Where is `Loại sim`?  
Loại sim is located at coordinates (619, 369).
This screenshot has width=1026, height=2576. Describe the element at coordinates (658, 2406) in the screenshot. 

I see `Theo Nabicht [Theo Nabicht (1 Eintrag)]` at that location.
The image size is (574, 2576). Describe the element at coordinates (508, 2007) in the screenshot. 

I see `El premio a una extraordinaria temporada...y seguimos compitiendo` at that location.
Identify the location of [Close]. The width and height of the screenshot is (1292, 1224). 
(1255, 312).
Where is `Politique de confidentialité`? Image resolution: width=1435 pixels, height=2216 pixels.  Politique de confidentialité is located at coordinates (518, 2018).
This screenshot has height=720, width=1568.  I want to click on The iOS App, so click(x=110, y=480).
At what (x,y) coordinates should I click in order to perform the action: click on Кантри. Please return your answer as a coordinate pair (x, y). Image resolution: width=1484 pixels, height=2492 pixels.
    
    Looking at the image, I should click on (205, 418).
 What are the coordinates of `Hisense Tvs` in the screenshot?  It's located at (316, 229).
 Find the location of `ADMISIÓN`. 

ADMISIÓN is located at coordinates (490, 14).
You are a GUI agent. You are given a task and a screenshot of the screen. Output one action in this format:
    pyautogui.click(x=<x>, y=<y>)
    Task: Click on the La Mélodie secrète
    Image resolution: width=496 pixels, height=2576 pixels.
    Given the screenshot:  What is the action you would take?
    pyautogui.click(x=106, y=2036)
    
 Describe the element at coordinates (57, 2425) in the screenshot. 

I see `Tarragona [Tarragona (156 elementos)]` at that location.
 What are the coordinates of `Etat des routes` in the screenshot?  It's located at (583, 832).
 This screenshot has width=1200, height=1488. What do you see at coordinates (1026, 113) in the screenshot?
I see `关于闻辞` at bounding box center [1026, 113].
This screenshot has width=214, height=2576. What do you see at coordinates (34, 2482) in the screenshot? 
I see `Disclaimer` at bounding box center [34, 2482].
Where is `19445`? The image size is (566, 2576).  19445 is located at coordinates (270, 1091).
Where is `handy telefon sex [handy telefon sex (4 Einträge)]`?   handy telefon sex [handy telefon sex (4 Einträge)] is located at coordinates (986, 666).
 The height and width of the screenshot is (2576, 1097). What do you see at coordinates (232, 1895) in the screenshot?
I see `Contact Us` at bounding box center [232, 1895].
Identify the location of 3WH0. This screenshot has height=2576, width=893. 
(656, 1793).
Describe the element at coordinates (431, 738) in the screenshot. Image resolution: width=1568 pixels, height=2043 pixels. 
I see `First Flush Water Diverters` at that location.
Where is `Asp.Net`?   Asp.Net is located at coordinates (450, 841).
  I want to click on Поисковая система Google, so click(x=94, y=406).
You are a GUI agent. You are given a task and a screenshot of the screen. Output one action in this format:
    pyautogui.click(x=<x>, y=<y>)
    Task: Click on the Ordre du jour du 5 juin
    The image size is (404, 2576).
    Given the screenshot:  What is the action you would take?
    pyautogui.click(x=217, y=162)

WORK ORDER | Return the complete material exactly as it reads.

SOLUTION BELOW |
Where is `Loại sim`?  
Loại sim is located at coordinates (619, 369).
This screenshot has width=1026, height=2576. Describe the element at coordinates (658, 2406) in the screenshot. 

I see `Theo Nabicht [Theo Nabicht (1 Eintrag)]` at that location.
The image size is (574, 2576). Describe the element at coordinates (508, 2007) in the screenshot. 

I see `El premio a una extraordinaria temporada...y seguimos compitiendo` at that location.
Identify the location of [Close]. The width and height of the screenshot is (1292, 1224). 
(1255, 312).
Where is `Politique de confidentialité`? Image resolution: width=1435 pixels, height=2216 pixels.  Politique de confidentialité is located at coordinates (518, 2018).
This screenshot has height=720, width=1568.  I want to click on The iOS App, so click(x=110, y=480).
At what (x,y) coordinates should I click in order to perform the action: click on Кантри. Please return your answer as a coordinate pair (x, y). Image resolution: width=1484 pixels, height=2492 pixels.
    
    Looking at the image, I should click on (205, 418).
 What are the coordinates of `Hisense Tvs` in the screenshot?  It's located at (316, 229).
 Find the location of `ADMISIÓN`. 

ADMISIÓN is located at coordinates (490, 14).
You are a GUI agent. You are given a task and a screenshot of the screen. Output one action in this format:
    pyautogui.click(x=<x>, y=<y>)
    Task: Click on the La Mélodie secrète
    Image resolution: width=496 pixels, height=2576 pixels.
    Given the screenshot:  What is the action you would take?
    pyautogui.click(x=106, y=2036)
    
 Describe the element at coordinates (57, 2425) in the screenshot. 

I see `Tarragona [Tarragona (156 elementos)]` at that location.
 What are the coordinates of `Etat des routes` in the screenshot?  It's located at (583, 832).
 This screenshot has width=1200, height=1488. What do you see at coordinates (1026, 113) in the screenshot?
I see `关于闻辞` at bounding box center [1026, 113].
This screenshot has width=214, height=2576. What do you see at coordinates (34, 2482) in the screenshot? 
I see `Disclaimer` at bounding box center [34, 2482].
Where is `19445`? The image size is (566, 2576).  19445 is located at coordinates (270, 1091).
Where is `handy telefon sex [handy telefon sex (4 Einträge)]`?   handy telefon sex [handy telefon sex (4 Einträge)] is located at coordinates (986, 666).
 The height and width of the screenshot is (2576, 1097). What do you see at coordinates (232, 1895) in the screenshot?
I see `Contact Us` at bounding box center [232, 1895].
Identify the location of 3WH0. This screenshot has height=2576, width=893. 
(656, 1793).
Describe the element at coordinates (431, 738) in the screenshot. Image resolution: width=1568 pixels, height=2043 pixels. 
I see `First Flush Water Diverters` at that location.
Where is `Asp.Net`?   Asp.Net is located at coordinates (450, 841).
  I want to click on Поисковая система Google, so click(x=94, y=406).
You are a GUI agent. You are given a task and a screenshot of the screen. Output one action in this format:
    pyautogui.click(x=<x>, y=<y>)
    Task: Click on the Ordre du jour du 5 juin
    The image size is (404, 2576).
    Given the screenshot:  What is the action you would take?
    pyautogui.click(x=217, y=162)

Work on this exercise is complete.